Internationally recognized expert on raising and educating boys, Dr. Tim Hawkes shows parents of tween and teen boys how to approach difficult but important conversations.
Every parent of a teenage boy knows there are certain conversations they must have with their son but often they put them off--or worse, don't have them at all--because they simply don't know where to start. In Ten Conversations You Must Have With Your Son , Dr. Hawkes provides parents with the essential information you need to negotiate your way through what can often be very difficult territory about the why, what, and how of ten key love, identity, values, leadership, achievement, sex, money, health, living together, and resilience.
Each chapter offers suggestions for how you can connect with your sons on these issues while sharing your own experiences and knowledge with your boys.
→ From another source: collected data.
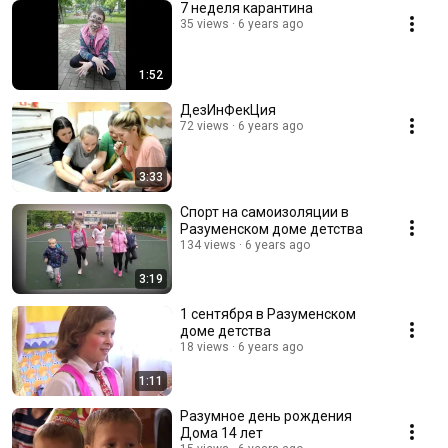
7 неделя карантина
35 views
6 years ago
1:52
ДезИнФекЦия
72 views
6 years ago
3:33
Спорт на самоизоляции в
Разуменском доме детства
134 views
6 years ago
3:19
1 сентября в Разуменском
доме детства
18 views
6 years ago
1:11
Разумное день рождения
Дома 14 лет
A headmaster of 25 years, Dr. Hawkes is in a unique position to know what goes on inside the minds of teenage boys. He understands what they need to know to best prepare them for the opportunities, responsibilities, challenges and demands that life will make on them.
Ten Conversations You Must Have With Your Son is the one book anyone with a teenage son should read to help them prepare him for adulthood.
With two boys, thought any additional advice is good advice. There were times I wanted to highlight things but it is a library book. Some sections you may feel the need to flip through, while others are a must read. It's a fairly quick read though. Lots of food for thought.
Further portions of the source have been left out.